Action item:
The answer is all of the entries below, repeated exactly and free of pictures.

Data extracted from a collection:
= Beginning of Section =
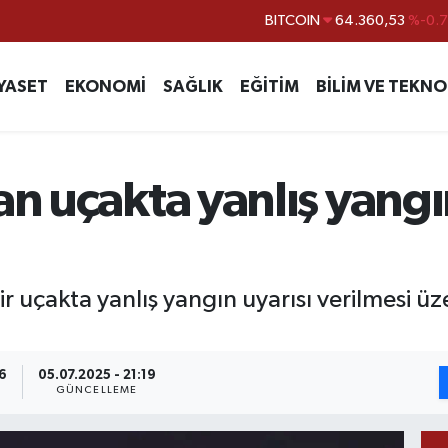
BITCOIN
64.360,53
%-0.
DOLAR
47,7143
%0.
EURO
55,0317
%-0.
YASET
EKONOMİ
SAĞLIK
EĞİTİM
BİLİM VE TEKNO
STERLİN
64,2463
%0.
GRAM ALTIN
6574.81
%1.
an uçakta yanlış yangı
BİST100
13.887
%6
r uçakta yanlış yangın uyarısı verilmesi üz
6
05.07.2025 - 21:19
GÜNCELLEME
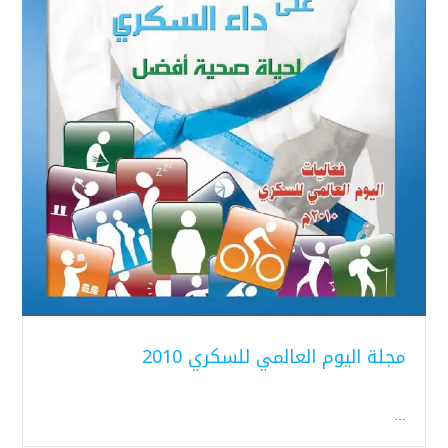
مجلة اليوم العالمي للسكري 2010
...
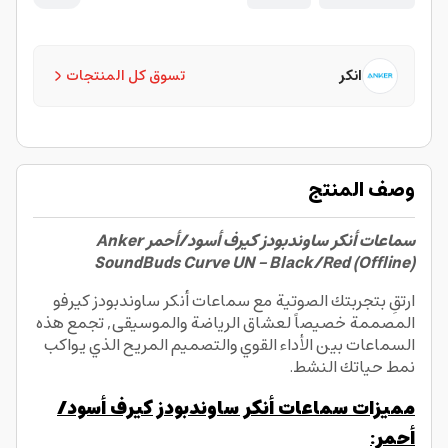
انكر
تسوق كل المنتجات
وصف المنتج
سماعات أنكر ساوندبودز كيرف أسود/أحمر Anker
SoundBuds Curve UN - Black/Red (Offline)
ارتقِ بتجربتك الصوتية مع سماعات أنكر ساوندبودز كيرفو
المصممة خصيصاً لعشاق الرياضة والموسيقى, تجمع هذه
السماعات بين الأداء القوي والتصميم المريح الذي يواكب
نمط حياتك النشط.
مميزات سماعات أنكر ساوندبودز كيرف أسود/
أحمر:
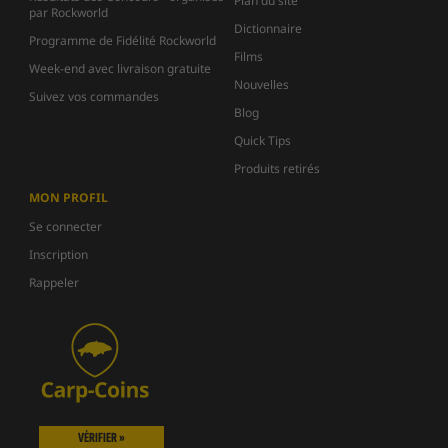
Plan du site
par Rockworld
Dictionnaire
Programme de Fidélité Rockworld
Films
Week-end avec livraison gratuite
Nouvelles
Suivez vos commandes
Blog
Quick Tips
Produits retirés
MON PROFIL
Se connecter
Inscription
Rappeler
VÉRIFIER »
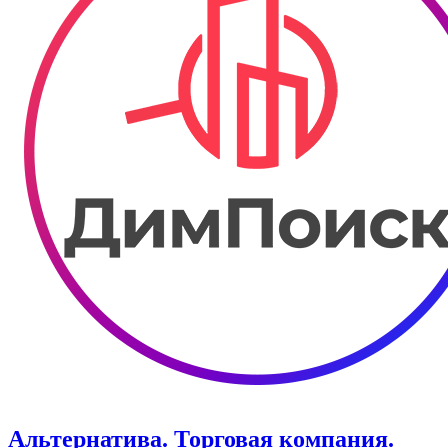
Альтернатива. Торговая компания.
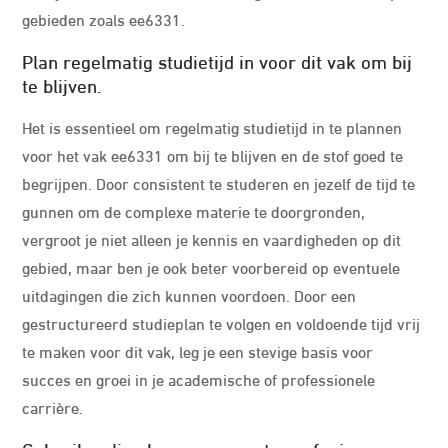
gebieden zoals ee6331.
Plan regelmatig studietijd in voor dit vak om bij
te blijven.
Het is essentieel om regelmatig studietijd in te plannen
voor het vak ee6331 om bij te blijven en de stof goed te
begrijpen. Door consistent te studeren en jezelf de tijd te
gunnen om de complexe materie te doorgronden,
vergroot je niet alleen je kennis en vaardigheden op dit
gebied, maar ben je ook beter voorbereid op eventuele
uitdagingen die zich kunnen voordoen. Door een
gestructureerd studieplan te volgen en voldoende tijd vrij
te maken voor dit vak, leg je een stevige basis voor
succes en groei in je academische of professionele
carrière.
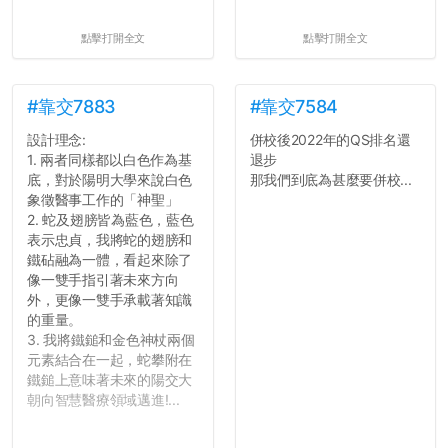
點擊打開全文
點擊打開全文
#靠交7883
#靠交7584
設計理念:
併校後2022年的QS排名還
1. 兩者同樣都以白色作為基
退步
底，對於陽明大學來說白色
那我們到底為甚麼要併校...
象徵醫事工作的「神聖」
2. 蛇及翅膀皆為藍色，藍色
表示忠貞，我將蛇的翅膀和
鐵砧融為一體，看起來除了
像一雙手指引著未來方向
外，更像一雙手承載著知識
的重量。
3. 我將鐵鎚和金色神杖兩個
元素結合在一起，蛇攀附在
鐵鎚上意味著未來的陽交大
朝向智慧醫療領域邁進!...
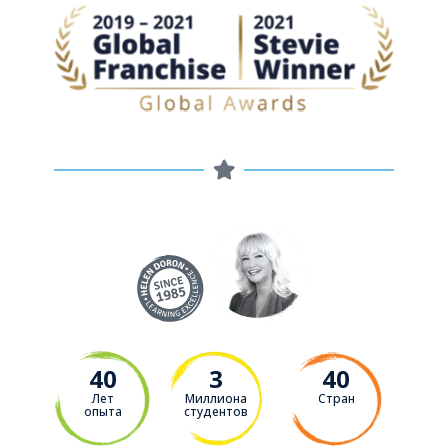
40
3
40
Лет
Миллиона
Стран
опыта
студентов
= End of Section =
Solution for this problem:
BITCOIN
64.360,53
%-0.
DOLAR
47,7143
%0.
EURO
55,0317
%-0.
YASET
EKONOMİ
SAĞLIK
EĞİTİM
BİLİM VE TEKNO
STERLİN
64,2463
%0.
GRAM ALTIN
6574.81
%1.
an uçakta yanlış yangı
BİST100
13.887
%6
r uçakta yanlış yangın uyarısı verilmesi üz
6
05.07.2025 - 21:19
GÜNCELLEME
مجلة اليوم العالمي للسكري 2010
...
انكر
تسوق كل المنتجات
وصف المنتج
سماعات أنكر ساوندبودز كيرف أسود/أحمر Anker
SoundBuds Curve UN - Black/Red (Offline)
ارتقِ بتجربتك الصوتية مع سماعات أنكر ساوندبودز كيرفو
المصممة خصيصاً لعشاق الرياضة والموسيقى, تجمع هذه
السماعات بين الأداء القوي والتصميم المريح الذي يواكب
نمط حياتك النشط.
مميزات سماعات أنكر ساوندبودز كيرف أسود/
أحمر:
Plan du site
par Rockworld
Dictionnaire
Programme de Fidélité Rockworld
Films
Week-end avec livraison gratuite
Nouvelles
Suivez vos commandes
Blog
Quick Tips
Produits retirés
MON PROFIL
Se connecter
Inscription
Rappeler
VÉRIFIER »
Альтернатива. Торговая компания.
gebieden zoals ee6331.
Plan regelmatig studietijd in voor dit vak om bij
te blijven.
Het is essentieel om regelmatig studietijd in te plannen
voor het vak ee6331 om bij te blijven en de stof goed te
begrijpen. Door consistent te studeren en jezelf de tijd te
gunnen om de complexe materie te doorgronden,
vergroot je niet alleen je kennis en vaardigheden op dit
gebied, maar ben je ook beter voorbereid op eventuele
uitdagingen die zich kunnen voordoen. Door een
gestructureerd studieplan te volgen en voldoende tijd vrij
te maken voor dit vak, leg je een stevige basis voor
succes en groei in je academische of professionele
carrière.
點擊打開全文
點擊打開全文
#靠交7883
#靠交7584
設計理念:
併校後2022年的QS排名還
1. 兩者同樣都以白色作為基
退步
底，對於陽明大學來說白色
那我們到底為甚麼要併校...
象徵醫事工作的「神聖」
2. 蛇及翅膀皆為藍色，藍色
表示忠貞，我將蛇的翅膀和
鐵砧融為一體，看起來除了
像一雙手指引著未來方向
外，更像一雙手承載著知識
的重量。
3. 我將鐵鎚和金色神杖兩個
元素結合在一起，蛇攀附在
鐵鎚上意味著未來的陽交大
朝向智慧醫療領域邁進!...
40
3
40
Лет
Миллиона
Стран
опыта
студентов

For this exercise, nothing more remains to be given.